William (W.K.) Kurelek - A Bumper Harvest

  • A Bumper Harvest
  • Mixed Media
  • 48 x 36 in
  • 1974
  • Sold
  • Loch Gallery, Winnipeg


Dated 74 and initialled (lower right)
Provenance:
Private Collection, Calgary - Isaacs Gallery, Toronto
Illustrated in "Kurelek's Country", p. 102

"A Bumper Harvest"
(on verso of painting)

"Fishing and Mining are my two big gaps in Canadian work experience. The subject of this picture however is my element for although my father used to say I was hopeless at farming I did, while working for him, catch the joy of a good year for him. We farmed a section of land, not several, as this fellow obviously has. Mind you, my father wouldn't openly express happiness over a bumper harvest. Farmers are notorious grumblers and pessimists - a kind of defence mechanism I suppose. So I had to read between the lines so to speak, and detect low-key enthusiasm and satisfaction in his mannerisms and behaviour. A big success in farming is more like chancing on a good run of fish, I suppose, rather than the exultation of a strike in a mineral or oil.
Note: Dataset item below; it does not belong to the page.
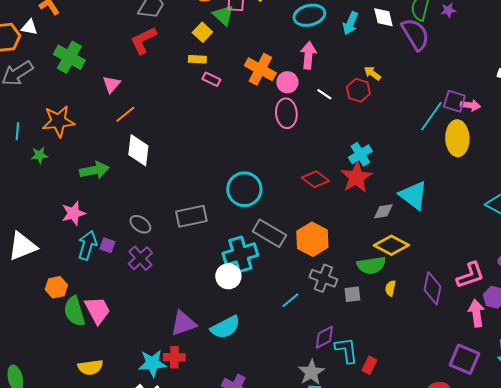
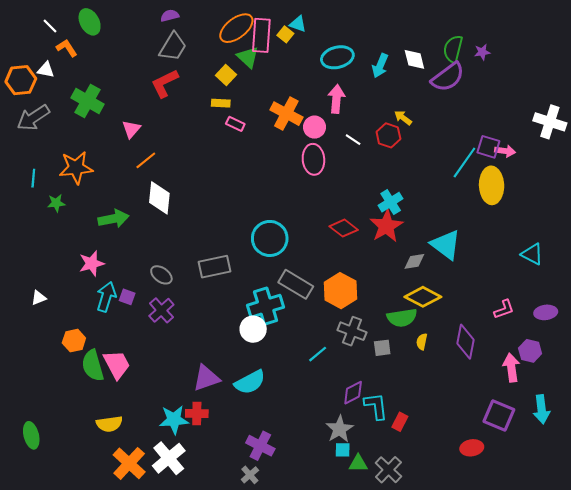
purple semicircle: (415, 34) -> (448, 77), turned 84
white triangle: (22, 246) -> (39, 298), size x0.5
pink L-shape: (470, 275) -> (504, 309), moved, size x0.7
In farming you have your territorial limit and put in preparatory work and usually get at least something. The weather is usually the biggest gamble factor - then the price and the availability of market."

 

 

 

 

 

Illustrated in: "Kurelek's Canada", p. 102 (illustration), p.103 (text below)

"When I helped my father harvest wheat on our dairy farm in Manitoba, we did not have new- fangled combines. They were on the market but people were still recovering from the Depression. There was little money for modern equipment. Besides, we only harvested one section (one square mile or 640 acres) while the Saskatchewan farmer in the painting obviously has several sections. We used a binder which cuts the grain, binds it into sheaves, carries them, and then drops them into piles in rows suitable for stooking. Stooking, a lovely word, is a way of piling the sheaves so that the grain will dry for threshing. If it is not dry, the kernels may mould or sprout and much will be lost. In the painting I have shown a patch of burnt stubble, but the burning is done well after the harvest. It nourishes the soil in preparation for another season and hopes of another bumper harvest."


Under the pen of William Kurelek, prairie farm scenes and landscapes came to life. By the time of his death in 1977, Kurelek had produced over 2,000 paintings. Kurelek was the son of Ukrainian immigrant farmers. He grew up during the Great Depression on a grain farm in Alberta, and then a dairy farm in Manitoba. While helping out on the farm, he enjoyed watching the sky, studying thunderstorms rolling in across the prairies or the changing patterns of the clouds. His hard-working father thought that his son was lazy, and was not pleased when he decided to pursue his studies in art. His father's rejection was to haunt him all of his life. Kurelek briefly studied art at school, but preferred to teach himself through books. While traveling in England, he was hospitalized for over a year and enrolled in the hospital's art therapy program. It was there that he drew many self-portraits and scenes of farm life from his youth. He also developed his unique style of outlining the drawing with a ballpoint pen, using coloured pencils for texture and adding details in pen. If you examine his drawings, you will notice that they are full of realism with minute details of things like cots, clothes and even insects. Many of Kurelek's painting were produced to accompany books for children. For these he won several awards, including the New York Times's Best Illustrated Children's Book Award for A Prairie Boy's Winter and Lumberjack, and the Canadian Association of Children's Librarians Illustrators Award for A Prairie Boy's Summer.